Two meta-analyses were performed to compare the safety and efficacy of short- and long-course antibiotic therapy in CAP (≤ 7 d vs > 7 d, respectively).^8,9 Both meta-analyses found no difference in efficacy or safety between shorter and longer courses of antibiotics for CAP. Secondary outcomes noted a trend toward decreased antibiotic-associated adverse events with shorter courses of therapy.^8,9

However, there are limitations to broad implementation. Studies included in these analyses utilized a variety of antibiotic treatment regimens and longer courses (7 d vs 5 d) that are not recommended by the IDSA/ATS guidelines. Additionally, studies included both inpatient and outpatient treatment groups, so findings may not apply to an exclusively inpatient CAP population.^8,9

This study sought to validate the IDSA/ATS guidelines recommending a five-day course of antibiotics for hospitalized patients with CAP.¹

STUDY SUMMARY

No differences in clinical outcomes

This multicenter, double-blind, noninferiority randomized trial compared short-term antibiotic treatment duration (5 d) to physician-discretion antibiotic treatment duration among 312 patients (ages 18 and older) admitted for CAP to one of four teaching hospitals in Spain.¹ Pneumonia was diagnosed on chest radiograph with at least one symptom: cough, fever, dyspnea, or chest pain. Patients were excluded if, among other things, they had an immunocompromising condition, lived in a nursing home, had a recent hospital stay, used antibiotics within the previous 30 days, or had an uncommon pathogen, such as Pseudomonas aeruginosa or Staphylococcus aureus.¹

After receiving a minimum of five days of antibiotics, patients were randomly assigned to an intervention group (where, if clinically stable, no further antibiotics were given) or a control group (where physicians determined antibiotic duration).¹

Primary outcomes were clinical success rate at days 10 and 30 from admission (defined as resolution of signs and symptoms of CAP without further antibiotics) and improvement of CAP-related symptoms (as determined by an 18-item questionnaire scored 0-90, with higher scores indicative of greater severity). Secondary outcomes included duration of antibiotic use, time to clinical improvement, mortality, hospital readmission, hospital length of stay, and CAP recurrence.¹

Of the 312 participants, 162 were randomized to the intervention group and 150 to the control group. Mean age of patients in the intervention and control groups was 66.2 and 64.7, respectively. Other baseline demographics were similar between the groups. Nearly 80% of patients received quinolone treatment; < 10% received a ß-lactam plus a macrolide.¹

Clinical success rates were similar for the control and intervention groups at day 10 (49% vs 56%, respectively) and day 30 (89% vs 92%). Median antibiotic treatment duration was shorter in the intervention group than in the control group (5 d vs 10 d); the intervention group also had a lower rate of 30-day hospital readmissions (1.4% vs 6.6%). There were no differences for other secondary outcomes.¹

WHAT’S NEW

Clinical support for 2007 guidelines

This is the first study to clinically support the IDSA/ATS guidelines, which state that a five-day course of antibiotic therapy for hospitalized adults with CAP is effective and without increased risk for adverse events.

CAVEATS

Generalizability is unclear

This study focused on antibiotic duration for the treatment of CAP in hospitalized patients and mainly used quinolone antibiotics. It remains unclear if duration of therapy is as effective in the outpatient setting or when using alternative antibiotic regimens.

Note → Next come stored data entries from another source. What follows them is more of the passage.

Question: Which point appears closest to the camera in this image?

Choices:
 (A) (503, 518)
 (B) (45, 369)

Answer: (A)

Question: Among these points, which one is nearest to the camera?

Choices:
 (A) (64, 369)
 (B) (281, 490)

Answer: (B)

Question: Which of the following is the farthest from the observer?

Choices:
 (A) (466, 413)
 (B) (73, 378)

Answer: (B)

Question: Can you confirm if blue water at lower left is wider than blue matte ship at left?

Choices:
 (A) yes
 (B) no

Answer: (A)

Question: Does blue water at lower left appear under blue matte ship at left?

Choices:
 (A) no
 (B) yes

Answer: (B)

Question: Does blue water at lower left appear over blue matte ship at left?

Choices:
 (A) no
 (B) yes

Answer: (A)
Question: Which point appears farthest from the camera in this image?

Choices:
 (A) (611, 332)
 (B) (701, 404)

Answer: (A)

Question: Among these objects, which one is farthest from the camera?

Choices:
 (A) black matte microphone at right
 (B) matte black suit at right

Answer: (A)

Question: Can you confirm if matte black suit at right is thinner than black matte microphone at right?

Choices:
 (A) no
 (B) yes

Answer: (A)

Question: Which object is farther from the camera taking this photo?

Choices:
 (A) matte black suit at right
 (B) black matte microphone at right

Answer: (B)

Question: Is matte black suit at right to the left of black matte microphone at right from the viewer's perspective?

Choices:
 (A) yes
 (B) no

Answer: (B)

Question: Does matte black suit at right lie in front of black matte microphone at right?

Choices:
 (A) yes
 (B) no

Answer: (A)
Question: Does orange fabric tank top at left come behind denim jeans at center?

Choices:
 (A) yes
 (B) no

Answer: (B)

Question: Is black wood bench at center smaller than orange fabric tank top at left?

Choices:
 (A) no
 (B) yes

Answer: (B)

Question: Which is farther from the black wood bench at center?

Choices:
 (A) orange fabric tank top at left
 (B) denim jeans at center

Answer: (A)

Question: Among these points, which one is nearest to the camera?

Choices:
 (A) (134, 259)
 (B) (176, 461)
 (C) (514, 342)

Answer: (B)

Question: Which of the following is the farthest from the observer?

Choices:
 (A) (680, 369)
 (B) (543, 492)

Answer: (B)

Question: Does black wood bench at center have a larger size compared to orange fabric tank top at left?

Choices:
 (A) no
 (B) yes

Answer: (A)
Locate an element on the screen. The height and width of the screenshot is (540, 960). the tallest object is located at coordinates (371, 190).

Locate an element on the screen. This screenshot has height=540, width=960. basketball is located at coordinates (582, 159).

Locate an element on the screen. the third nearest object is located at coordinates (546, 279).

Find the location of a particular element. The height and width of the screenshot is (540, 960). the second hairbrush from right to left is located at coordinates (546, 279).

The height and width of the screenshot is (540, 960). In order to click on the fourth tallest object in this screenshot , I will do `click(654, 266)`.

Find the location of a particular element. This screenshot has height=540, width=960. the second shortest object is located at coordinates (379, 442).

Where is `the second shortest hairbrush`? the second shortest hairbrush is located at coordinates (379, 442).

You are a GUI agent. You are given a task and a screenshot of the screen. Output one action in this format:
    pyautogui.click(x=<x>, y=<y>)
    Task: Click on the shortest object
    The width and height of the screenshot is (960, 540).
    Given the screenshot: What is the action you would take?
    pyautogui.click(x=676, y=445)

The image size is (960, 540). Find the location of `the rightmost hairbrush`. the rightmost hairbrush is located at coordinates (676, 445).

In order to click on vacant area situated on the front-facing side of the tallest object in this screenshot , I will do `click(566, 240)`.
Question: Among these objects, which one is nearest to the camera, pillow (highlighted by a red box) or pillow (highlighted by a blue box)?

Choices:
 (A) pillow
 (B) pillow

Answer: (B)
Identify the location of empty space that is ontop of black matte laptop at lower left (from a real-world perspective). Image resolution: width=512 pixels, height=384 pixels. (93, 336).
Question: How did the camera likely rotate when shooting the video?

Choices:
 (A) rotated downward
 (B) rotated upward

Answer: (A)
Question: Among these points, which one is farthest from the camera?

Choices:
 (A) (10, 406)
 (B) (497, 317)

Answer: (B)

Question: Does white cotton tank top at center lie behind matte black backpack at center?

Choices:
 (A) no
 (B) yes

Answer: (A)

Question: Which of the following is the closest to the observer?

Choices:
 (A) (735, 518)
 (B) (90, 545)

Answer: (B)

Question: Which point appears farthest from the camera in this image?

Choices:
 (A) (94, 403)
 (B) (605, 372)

If patients continued to have symptoms (eg, fever or low oxygen saturation on room air) after five days of antibiotics, treatment was continued in the study. Thus, patients in real life who continue to have symptoms may need individualized therapy and may require more than five days of antibiotics.

CHALLENGES TO IMPLEMENTATION

Antibiotics end before clinical improvement

In this study, it took an average of 12 days in both groups for patients to achieve clinical improvement, and upwards of 15 to 18 days for patients to return to normal activity. Patients and providers may be dissatisfied if the treatment course ends days before clinical improvement of symptoms. This may cause prescribers to lengthen the duration of antibiotic therapy inappropriately.

ACKNOWLEDGEMENT

The PURLs Surveillance System was supported in part by Grant Number UL1RR024999 from the National Center For Research Resources, a Clinical Translational Science Award to the University of Chicago. The content is solely the responsibility of the authors and does not necessarily represent the official views of the National Center For Research Resources or the National Institutes of Health.

Copyright © 2017. The Family Physicians Inquiries Network. All rights reserved.

Reprinted with permission from the Family Physicians Inquiries Network and The Journal of Family Practice (2017; 66[10]:629-631).

A 65-year-old woman is admitted to your inpatient service from the family health center. She is diagnosed with community-acquired pneumonia (CAP) based on a five-day history of cough and fever and a positive chest x-ray. She now requires oxygen at rest. She has a history of hypertension and diabetes, both of which have been controlled by oral medications. Antibiotic therapy is initiated—but what treatment duration is ideal?

The World Health Organization estimates that pneumonia is the third most common cause of mortality worldwide, causing 3.2 million deaths per year.² Appropriate prescribing of antibiotics is critical for successful treatment of CAP.

In 2007, the Infectious Diseases Society of America (IDSA) and the American Thoracic Society (ATS) created consensus guidelines for the treatment of CAP.³ These guidelines recommend a minimum five-day course of antibiotics if the patient is clinically stable (defined as afebrile for 48 h; heart rate ≤ 100 beats/min; respiratory rate ≤ 24 breaths/min^-1; systolic blood pressure ≥ 90 mm Hg; oxygen saturation ≥ 90%; normal mental status; and able to tolerate oral intake). Longer antibiotic treatment durations are recommended on an individualized basis (eg, if the isolated pathogen is not susceptible to the initial antibiotic or if the infection was caused by an extrapulmonary source).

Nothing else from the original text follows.